Twinning and fracture in zinc single crystals

Abstract
Tensile and fatigue tests have been performed on zinc single crystals oriented with the basal plane parallel to the stress axis. In tensile tests twinning occurred at lower stresses at 20 or 77°K than at room temperature. {1122} slip, which had preceded twinning, was prominent on room temperature specimens, but was observed only rarely on 77°K specimens, and never on 20°K cases. All fractures were associated with twinning. In push-pull fatigue tests no specimens failed at 20 or 77°K if they survived the initial stress build-up. It appeared that fracture occurred when the twinning stress was reached in a tensile half-cycle, the compression half-cycles having little effect. At room temperature, however, failures could be produced during steady cyclic stressing.
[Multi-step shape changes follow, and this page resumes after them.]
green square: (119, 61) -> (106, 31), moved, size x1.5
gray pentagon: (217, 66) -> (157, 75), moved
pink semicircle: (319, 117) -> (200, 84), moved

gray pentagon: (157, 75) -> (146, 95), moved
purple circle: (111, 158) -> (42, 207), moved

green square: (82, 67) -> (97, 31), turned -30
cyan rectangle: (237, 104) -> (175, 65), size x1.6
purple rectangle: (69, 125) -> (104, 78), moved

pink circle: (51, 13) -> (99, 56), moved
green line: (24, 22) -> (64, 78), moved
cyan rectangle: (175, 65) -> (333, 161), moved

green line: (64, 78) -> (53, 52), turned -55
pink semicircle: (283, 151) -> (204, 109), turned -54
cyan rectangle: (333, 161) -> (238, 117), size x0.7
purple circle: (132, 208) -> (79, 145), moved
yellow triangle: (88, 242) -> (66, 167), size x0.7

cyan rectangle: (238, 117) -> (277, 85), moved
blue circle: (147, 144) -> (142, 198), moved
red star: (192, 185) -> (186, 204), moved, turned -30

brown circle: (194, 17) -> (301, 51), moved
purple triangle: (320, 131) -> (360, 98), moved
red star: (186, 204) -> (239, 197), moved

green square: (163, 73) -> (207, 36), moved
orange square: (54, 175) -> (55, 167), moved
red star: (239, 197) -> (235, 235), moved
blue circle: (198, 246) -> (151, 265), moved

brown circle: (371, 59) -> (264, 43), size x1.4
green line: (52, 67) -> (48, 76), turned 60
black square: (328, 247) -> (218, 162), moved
Detailed observations showed that neither tensile nor fatigue failures could be attributed to a fracture mechanism, involving the junction of twin tips. which was proposed by previous investigators. In an Appendix a description is given of a twinning dislocation mechanism which is consistent with the present observations. The specimen geometry precluded gauge length basal slip, and ‘longitudinal’ cracks (i.e. in the matrix basal plane) did not occur. It is suggested that this supports a previous hypothesis that such longitudinal cracks are nucleated by pyramidal-basal slip interactions rather than a mechanism involving twins.